神様
私はおそらく典型的な日本人の宗教観を持っていると思う。寺も神社も関係なく、どこでも神様らしきものが祀られているところなら手を合わせるし、クリスマスも楽しむ。宗教に全くこだわりがない。神様は神様だ。悪いことをすれば誰も見ていなくても罰が当たると思う。私の両親もごく普通の日本人で、宗教に関心はない。
そんな家で育ったが、どういうわけか私はキリスト教の幼稚園に通った。通える範囲にその幼稚園しかなかったからだ。両親に宗教的こだわりはないし、他に選択肢はないから私はそこに行かされた。

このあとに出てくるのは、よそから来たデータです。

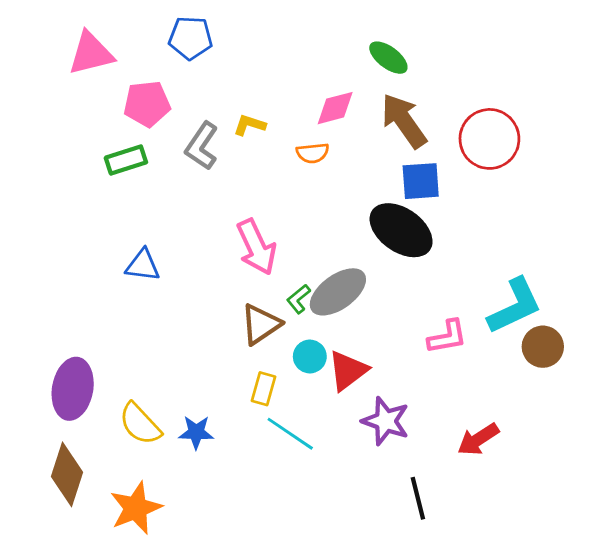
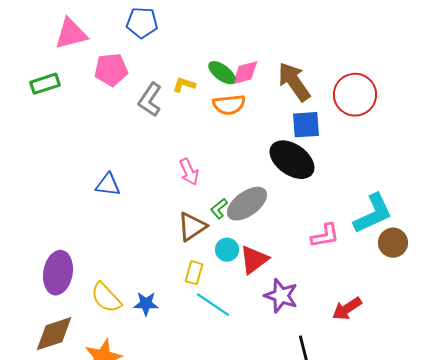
green ellipse: (388, 58) -> (222, 73), moved
orange semicircle: (313, 153) -> (229, 105), size x1.4
green rectangle: (126, 160) -> (45, 84), moved
pink arrow: (256, 247) -> (189, 172), size x0.7
brown diamond: (67, 474) -> (54, 334), turned 54

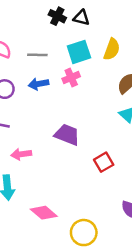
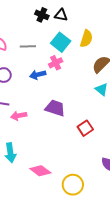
cyan square: (79, 52) -> (61, 42), turned -30
blue arrow: (39, 84) -> (38, 75), moved
pink arrow: (21, 154) -> (19, 116), moved

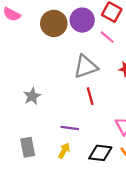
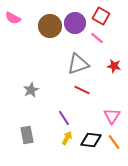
red line: (90, 96) -> (82, 90), turned -49
purple line: (70, 128) -> (64, 118), turned 49
yellow arrow: (64, 151) -> (67, 138), moved

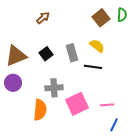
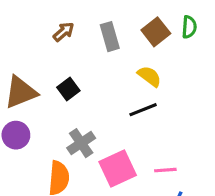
gray rectangle: (72, 53) -> (110, 37), moved
black line: (93, 67) -> (143, 110), turned -30
gray cross: (54, 88) -> (81, 143), turned -30

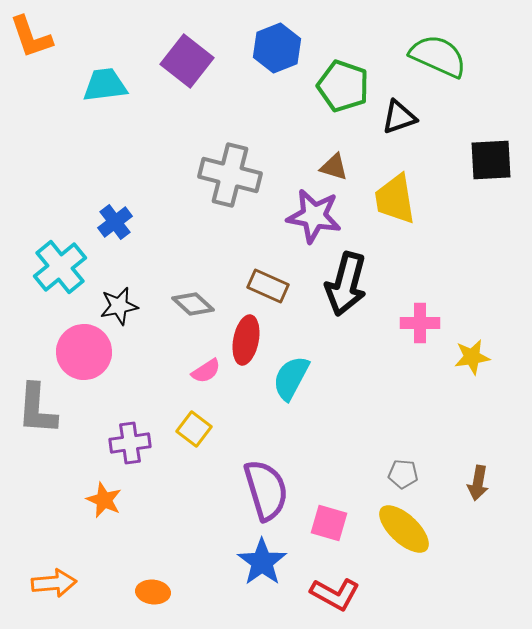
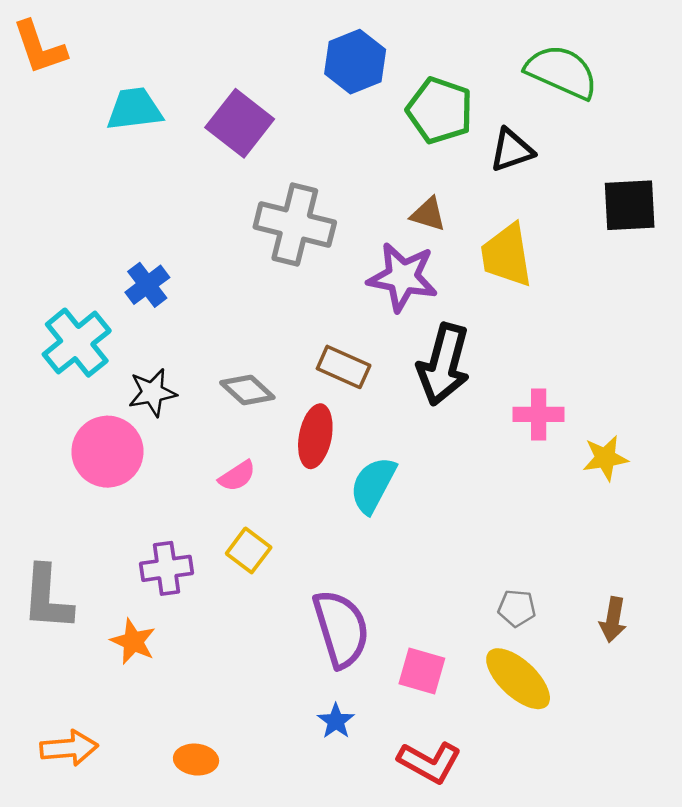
purple square: (187, 61) -> (240, 123), moved
pink semicircle: (206, 371) -> (237, 476), moved
gray L-shape: (37, 409) -> (47, 598), moved
blue star: (262, 562) -> (336, 721), size x0.6

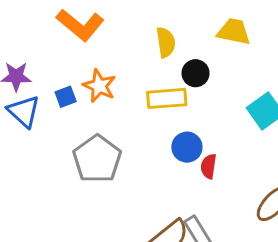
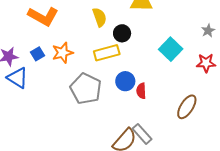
orange star: (99, 86) -> (63, 53), turned -30
blue square: (66, 97) -> (38, 54), moved
gray pentagon: (97, 159) -> (86, 89), moved

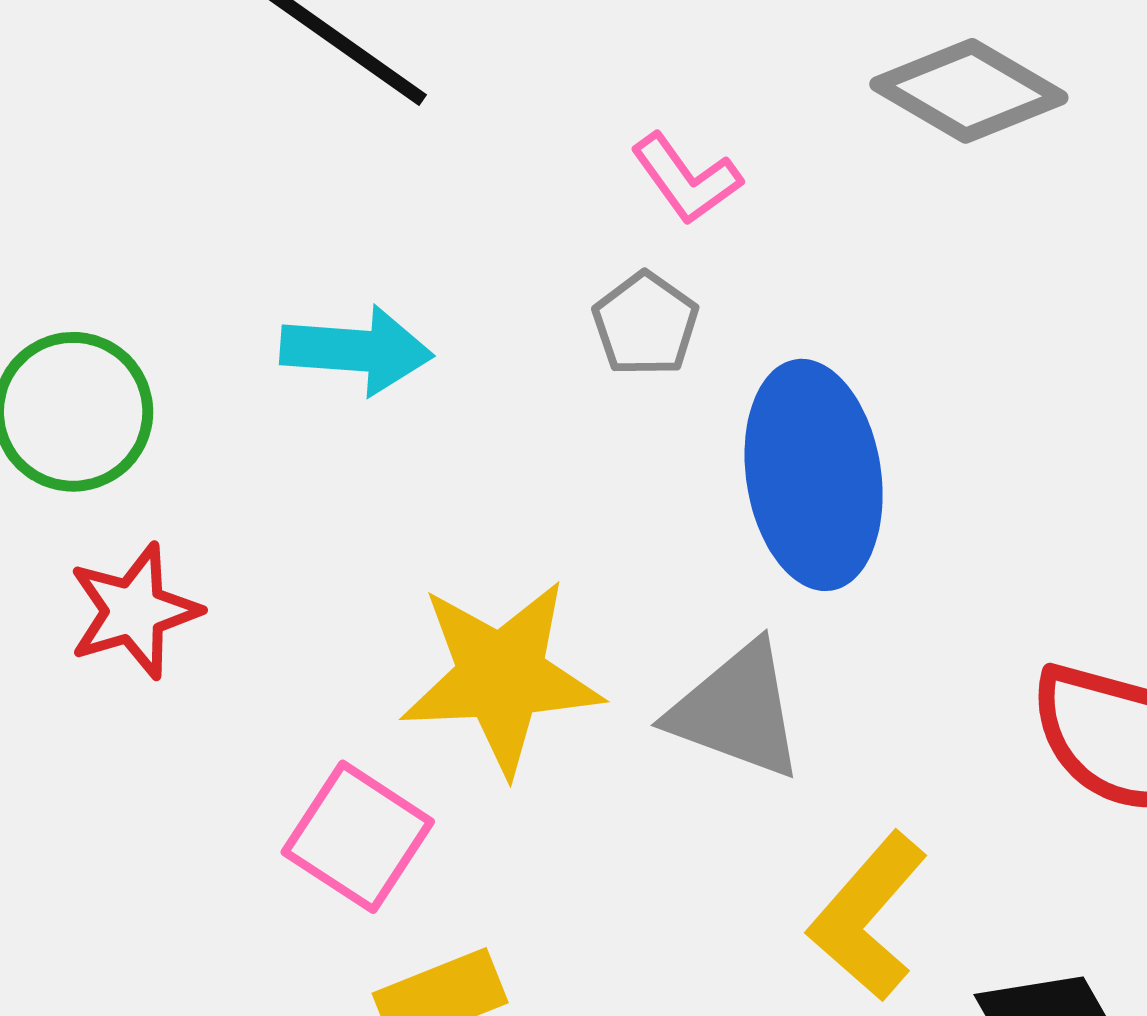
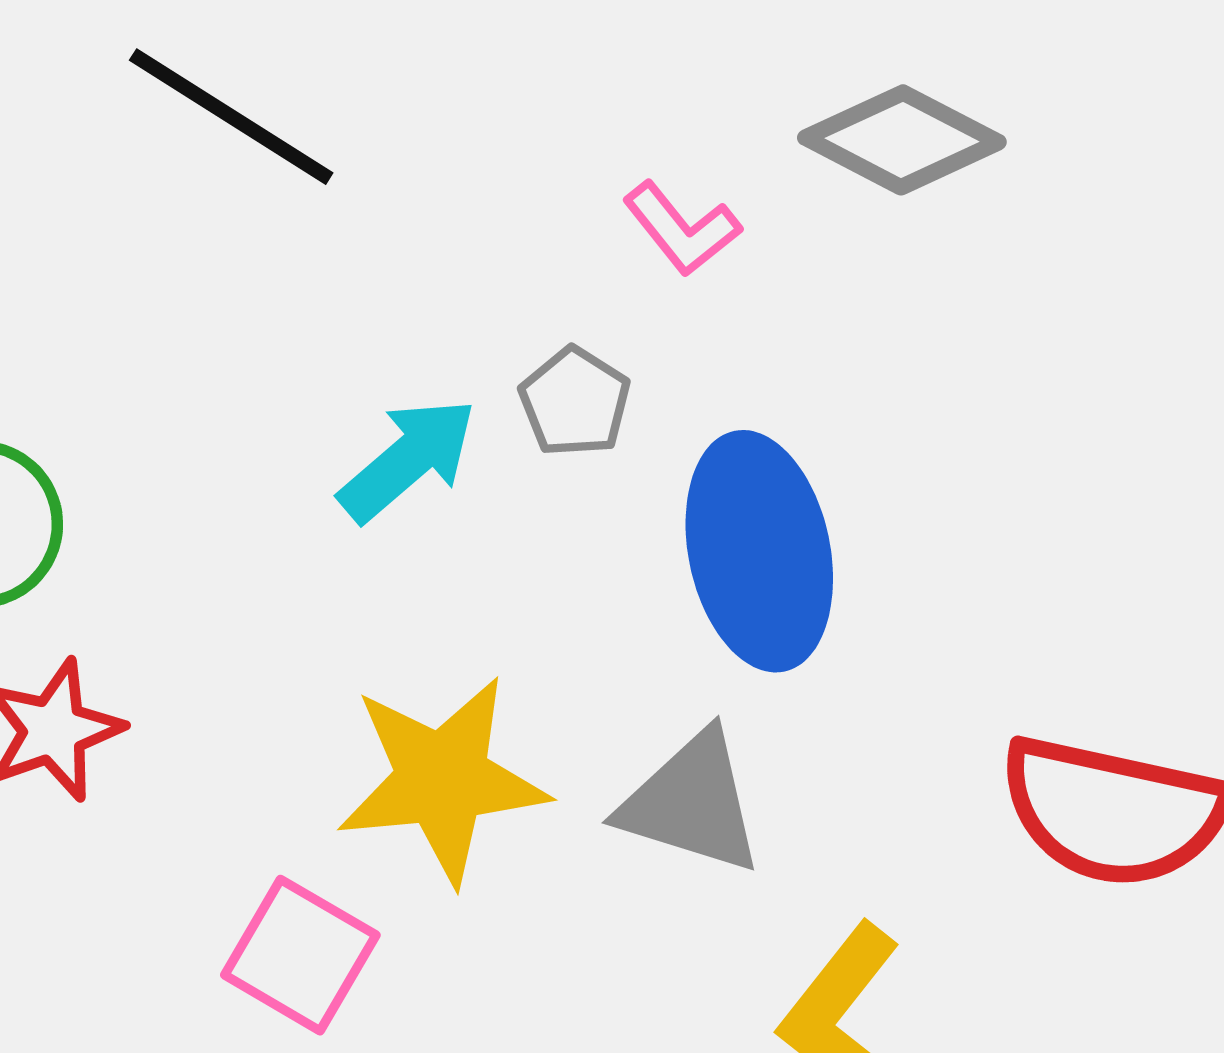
pink L-shape: (686, 179) -> (682, 229), moved
cyan arrow: (357, 350) -> (408, 460), moved, turned -42

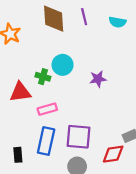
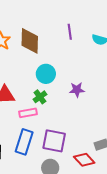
brown diamond: (54, 19) -> (30, 41), moved
green cross: (43, 77) -> (40, 97), moved, turned 32
red diamond: (113, 154) -> (84, 160), turned 50

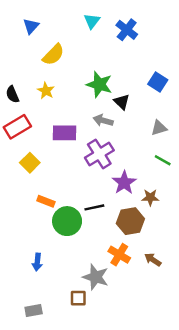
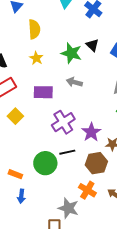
yellow semicircle: (53, 55) -> (34, 29), turned -48
yellow star: (46, 91) -> (36, 58), moved
black triangle: (122, 102) -> (92, 45), moved
purple cross: (99, 154) -> (63, 122), moved
orange rectangle: (46, 201) -> (15, 174), moved

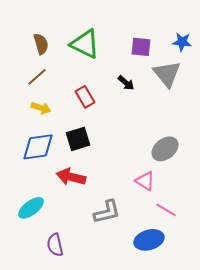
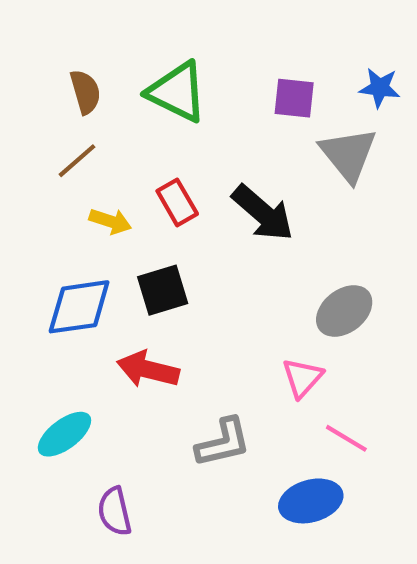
black arrow: (126, 83) -> (263, 213), moved, size x1.8
yellow arrow: (41, 108) -> (110, 221), moved
pink triangle: (145, 181) -> (302, 378), turned 40

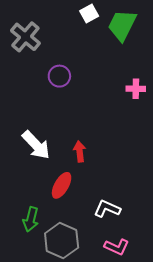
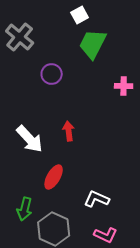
green trapezoid: (122, 25) -> (93, 44), moved
red arrow: (80, 151) -> (69, 131), moved

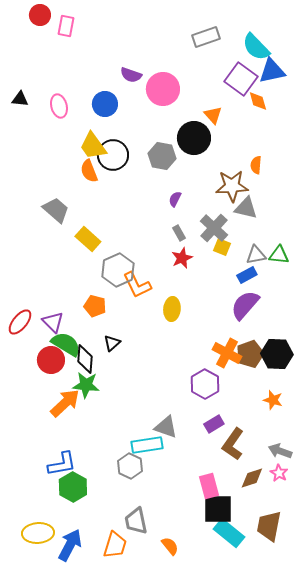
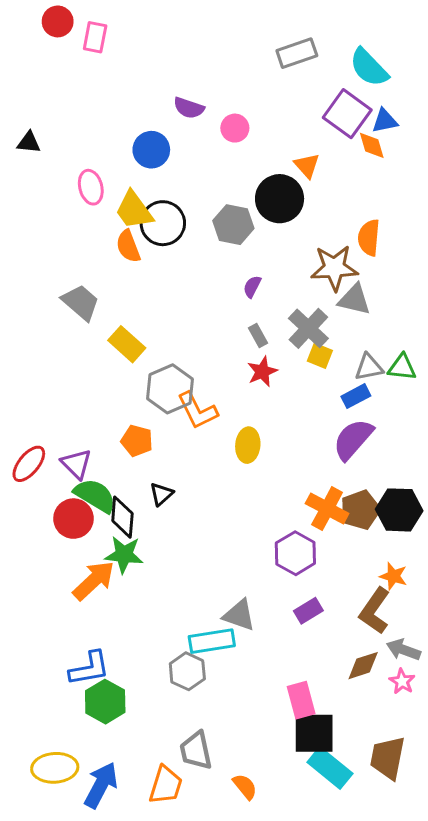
blue triangle: (272, 71) -> (385, 121), moved, size x0.7
pink circle: (163, 89) -> (235, 128), size x0.6
pink ellipse: (59, 106) -> (91, 187), moved
orange semicircle: (256, 165) -> (369, 238), size x1.4
brown L-shape: (233, 444) -> (375, 611), moved
brown diamond: (252, 478) -> (363, 666), moved

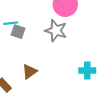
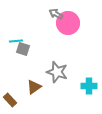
gray star: (56, 31) -> (57, 72), moved

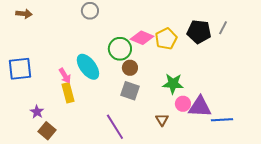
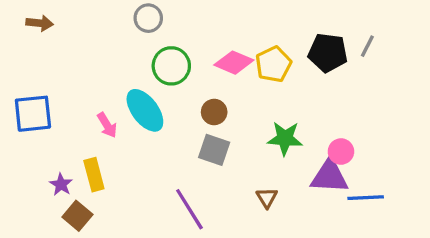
green circle: (120, 49) -> (171, 66), moved
yellow rectangle: (68, 93) -> (94, 175), moved
pink circle: (183, 104) -> (341, 152), moved

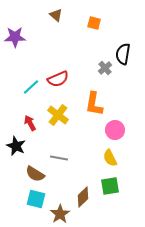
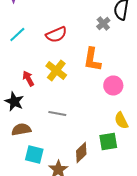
cyan line: (31, 87) -> (17, 34), moved
yellow semicircle: (110, 158) -> (121, 120), moved
brown semicircle: (35, 174) -> (21, 130), moved, turned 138

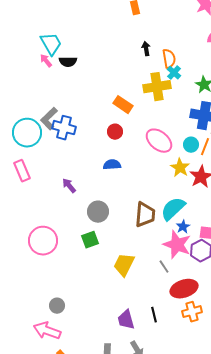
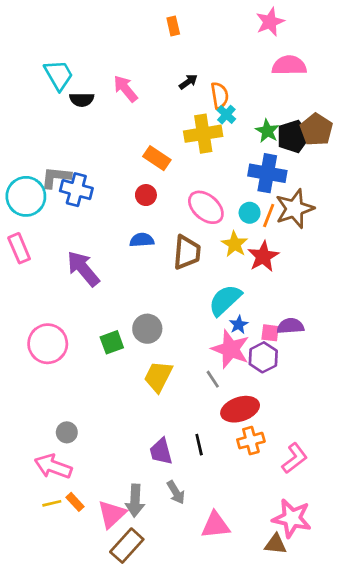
black arrow: (146, 49) -> (188, 82), turned 64
pink arrow: (46, 61) -> (125, 89), moved, size x1.5
gray L-shape: (49, 119) -> (56, 177), turned 50
purple arrow: (69, 186) -> (83, 269), size x1.8
gray circle: (98, 212) -> (147, 329), moved
brown trapezoid: (145, 215) -> (187, 252), moved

4歳の素直な私はすぐにキリスト教に染まった。先生はシスターで厳かな灰色の修道服を着ている。月曜の朝には小さな教会でミサがある。讃美歌も歌った。あっという間にプチクリスチャンの出来上がりだ。夜寝る前に月に向かって十字を切ってお祈りする私を、母は不思議に見ていたらしい。
でも私は普通の区立小学校に入学し、俗世に戻ってキリストを忘れ、新しい環境に順応した。今、私はどの宗教の信者でもない。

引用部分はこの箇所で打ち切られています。